» **Goal of the exercise**
The reply should hold only the lines below from the one with "Registered in the" to the end, each copied exactly.

[Excerpts from a dataset]
Segment Open

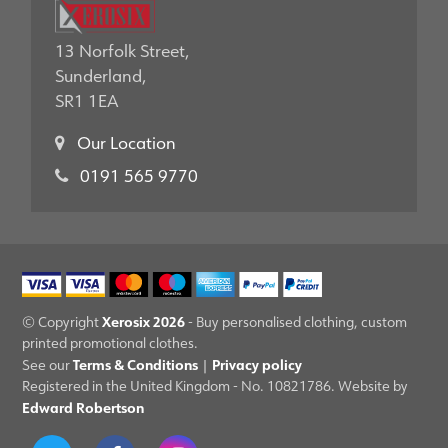
13 Norfolk Street,
Sunderland,
SR1 1EA
Our Location
0191 565 9770
Xerosix 2026
© Copyright
- Buy personalised clothing, custom
printed promotional clothes.
Terms & Conditions
Privacy policy
See our
|
Registered in the United Kingdom - No. 10821786. Website by
Edward Robertson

Segment Closed

» **Problem solution**
Registered in the United Kingdom - No. 10821786. Website by
Edward Robertson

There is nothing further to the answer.